How did the MTA subway lines get their letter or number? NYCurious

This is part of our NYCurious series, where we answer your burning questions about the city. Ask yours here.

The subway train numbers and letters New Yorkers are familiar with weren’t introduced until the 1960s, decades after the first underground trains were running in the city.

So how did they each get named? And why were some letters skipped?

Here’s a look back at the history of the city’s subway nomenclature.

How did the subway lines get their letter or number?


The city’s subway system started in the early 1900s with two private companies, the Interborough Rapid Transit Company (IRT) and the Brooklyn-Manhattan Transit Corporation (BMT).

During that time, the trains were referred to by the company that owned them and their route, such as IRT Broadway Line or BMT Brighton Line, New York Transit Museum curator Jodi Shapiro said.


Around 1925, the BMT introduced a numbering system, using the numbers 1 through 16, Shapiro said, but “these numbers weren’t used in stations or maps, and didn’t even appear on most trains because train cars had no way to display the numbers.”


When the first city-run subway service, the Independent Subway System (IND), launched, it used the letters A through H, and S (for special), to name its routes, Shapiro said. 

“A single letter meant it was an express train, double meant local,” she explained.


All three systems were merged and taken over by the city.


A number system was introduced on the IRT lines after a new type of subway car, the R12, was added in 1948, Shapiro said. These cars had prominent signs on the sides and front for the numbers.

“There was some confusion because both the IRT and the BMT had a 1 train at this time, so most people still referred to trains by their route names,” she added. 

Early 1960s

In 1960, the BMT lines were renamed somewhat geographically with letters J through T, and SS for shuttle services, and the IND lines retained their A through H letters.

Some trains also had a T or B attached if it went through a tunnel or over a bridge. For example, the QT or the QB, Shapiro said.


The format New Yorkers are familiar with today — the colored “bullet” with a number or letter in the center — was adopted in 1967. 

“This was partly in anticipation of the formation of the MTA, which happened in 1968, and partly because of the opening of the Chrystie Street Connection,” which connected the BMT and IND lines, Shapiro said. 

The IRT lines kept the numbers and became known as the A Division of the subway system, while the BMT and IND lines kept the letters and became known as the B Division of the system.

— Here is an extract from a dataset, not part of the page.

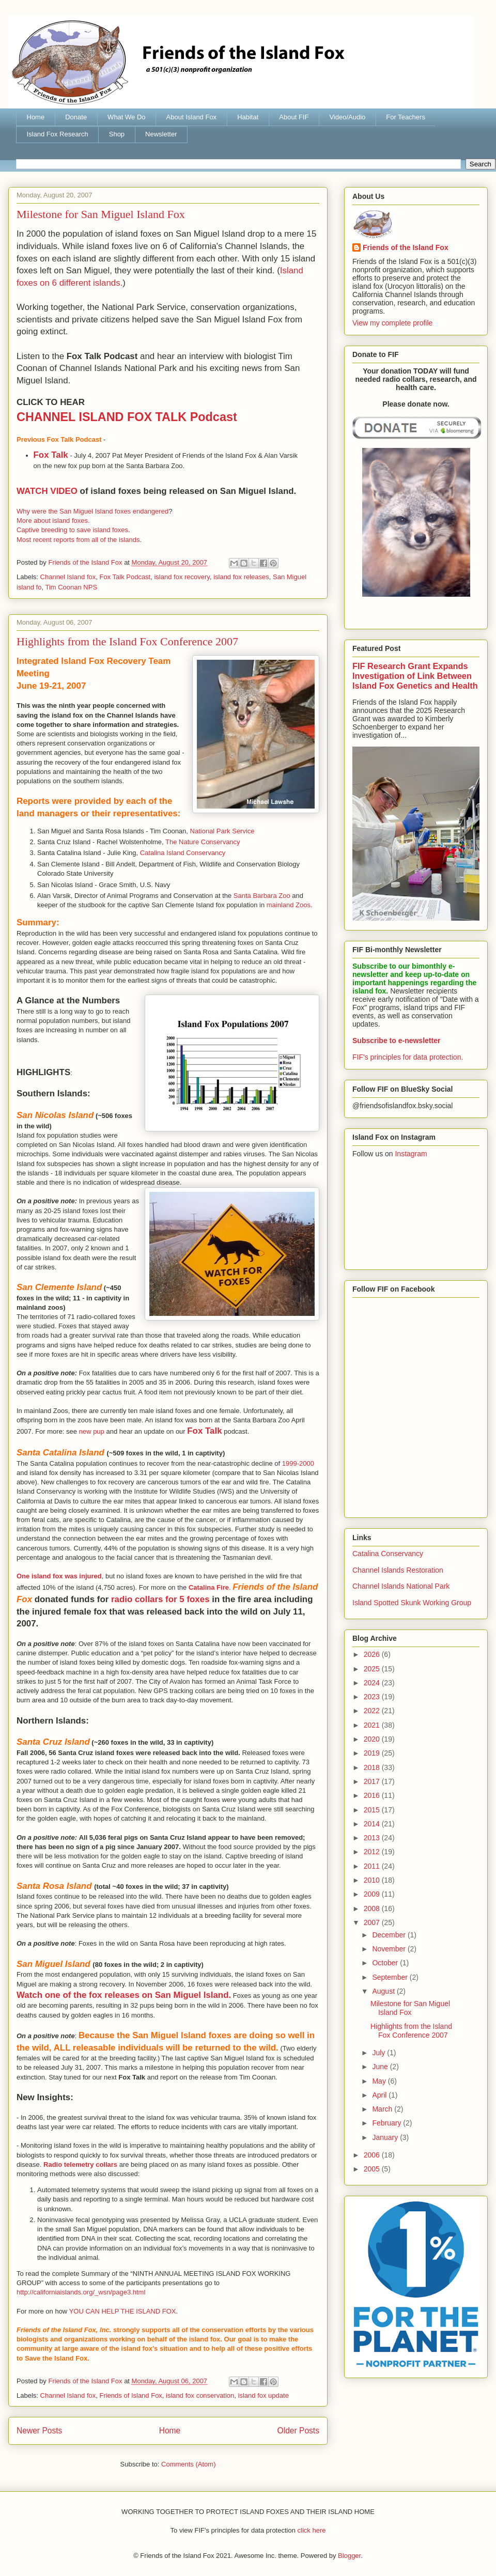  I want to click on 2009, so click(373, 1894).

The current subway colors were introduced. The colors are mostly grouped by “trunk” lines, or the street in Manhattan that the trains primarily run under, such as Broadway or Lexington Avenue. Exceptions include the Crosstown Line, which doesn’t go into Manhattan, and the Canarsie and Flushing lines, which are named after neighborhoods in Brooklyn and Queens, respectively.

Here are the colors for each line:

IND Eighth Avenue Line (ACE): Blue

IND Sixth Avenue Line (BDFM): Orange

IND Crosstown Line (G): Lime green

BMT Broadway Line (NQRW): Yellow

BMT Canarsie Line (L): Gray

BMT Nassau Street Line (JZ): Brown

IRT Seventh Avenue Line (123): Red

IRT Lexington Avenue Line (456): Green

IRT Flushing Avenue Line (7): Purple

Why weren’t some letters used?

There are a variety of reasons some letters were never used. For example, I and O look too familiar to the numbers 1 and 0, Shapiro said. 

U and Y weren’t used because they are homonyms for English words, and X was ruled out because it is used internally as a placeholder for routes and extensions that are under construction, she explained.

It isn’t entirely clear why P was initially skipped, Shapiro said, but it was proposed for multiple line extensions or other services that never happened.

H, K, T and V were used in the past but aren’t anymore. The numbers 8 and 9 also were used in the past.

Can letter trains run on number routes and vice versa?

The letter trains (originally the BMT and IND trains) are actually wider and longer than the number trains (originally the IRT trains), so letter trains can’t run in the tunnels built for the others.

Number trains can run in the letter train tunnels, but they aren’t used for passengers because the gap between the train and the platform would be too wide.